#### [WORK ITEM]
Repeat the records verbatim and leave the pictures out of your copy.

(Stored data entries)
━━━━━━━━━━

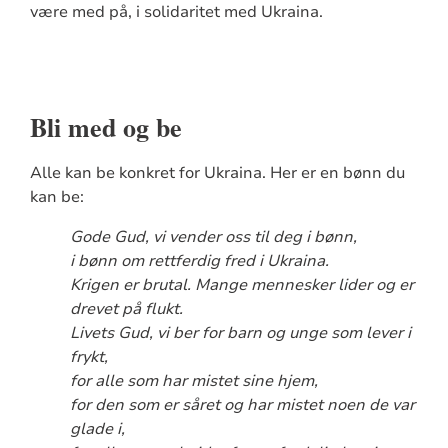
være med på, i solidaritet med Ukraina.
Bli med og be
Alle kan be konkret for Ukraina. Her er en bønn du
kan be:
Gode Gud, vi vender oss til deg i bønn,
i bønn om rettferdig fred i Ukraina.
Krigen er brutal. Mange mennesker lider og er
drevet på flukt.
Livets Gud, vi ber for barn og unge som lever i
frykt,
for alle som har mistet sine hjem,
for den som er såret og har mistet noen de var
glade i,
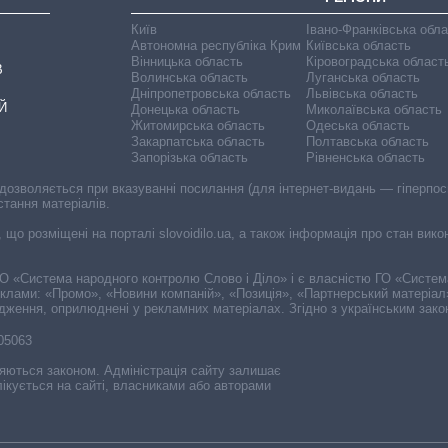
Київ
Івано-Франківська обл
Автономна республіка Крим
Київська область
Вінницька область
Кіровоградська област
В
Волинська область
Луганська область
Дніпропетровська область
Львівська область
Й
Донецька область
Миколаївська область
Житомирська область
Одеська область
Закарпатська область
Полтавська область
Запорізька область
Рівненська область
 дозволяється при вказуванні посилання (для інтернет-видань — гіперпоси
стання матеріалів.
, що розміщені на порталі slovoidilo.ua, а також інформація про стан вик
і ГО «Система народного контролю Слово і Діло» і є власністю ГО «Систе
еклами: «Промо», «Новини компаній», «Позиція», «Партнерський матеріал
судження, оприлюднені у рекламних матеріалах. Згідно з українським зак
-05063
няються законом. Адміністрація сайту залишає
ікується на сайті, власниками або авторами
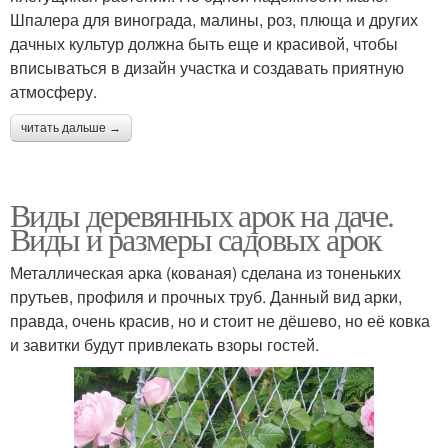
Шпалера для винограда, малины, роз, плюща и других
дачных культур должна быть еще и красивой, чтобы
вписываться в дизайн участка и создавать приятную
атмосферу.
читать дальше →
Виды деревянных арок на даче.
Виды и размеры садовых арок
Металлическая арка (кованая) сделана из тоненьких
прутьев, профиля и прочных труб. Данный вид арки,
правда, очень красив, но и стоит не дёшево, но её ковка
и завитки будут привлекать взоры гостей.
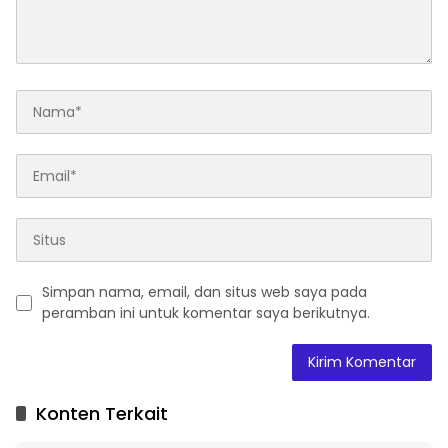
Simpan nama, email, dan situs web saya pada
peramban ini untuk komentar saya berikutnya.
A
l
t
Konten Terkait
e
r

━━━━━━━━━━

#### [REPLY TO THE TASK]
være med på, i solidaritet med Ukraina.
Bli med og be
Alle kan be konkret for Ukraina. Her er en bønn du
kan be:
Gode Gud, vi vender oss til deg i bønn,
i bønn om rettferdig fred i Ukraina.
Krigen er brutal. Mange mennesker lider og er
drevet på flukt.
Livets Gud, vi ber for barn og unge som lever i
frykt,
for alle som har mistet sine hjem,
for den som er såret og har mistet noen de var
glade i,
Київ
Івано-Франківська обл
Автономна республіка Крим
Київська область
Вінницька область
Кіровоградська област
В
Волинська область
Луганська область
Дніпропетровська область
Львівська область
Й
Донецька область
Миколаївська область
Житомирська область
Одеська область
Закарпатська область
Полтавська область
Запорізька область
Рівненська область
 дозволяється при вказуванні посилання (для інтернет-видань — гіперпоси
стання матеріалів.
, що розміщені на порталі slovoidilo.ua, а також інформація про стан вик
і ГО «Система народного контролю Слово і Діло» і є власністю ГО «Систе
еклами: «Промо», «Новини компаній», «Позиція», «Партнерський матеріал
судження, оприлюднені у рекламних матеріалах. Згідно з українським зак
-05063
няються законом. Адміністрація сайту залишає
ікується на сайті, власниками або авторами
Шпалера для винограда, малины, роз, плюща и других
дачных культур должна быть еще и красивой, чтобы
вписываться в дизайн участка и создавать приятную
атмосферу.
читать дальше →
Виды деревянных арок на даче.
Виды и размеры садовых арок
Металлическая арка (кованая) сделана из тоненьких
прутьев, профиля и прочных труб. Данный вид арки,
правда, очень красив, но и стоит не дёшево, но её ковка
и завитки будут привлекать взоры гостей.
Simpan nama, email, dan situs web saya pada
peramban ini untuk komentar saya berikutnya.
A
l
t
Konten Terkait
e
r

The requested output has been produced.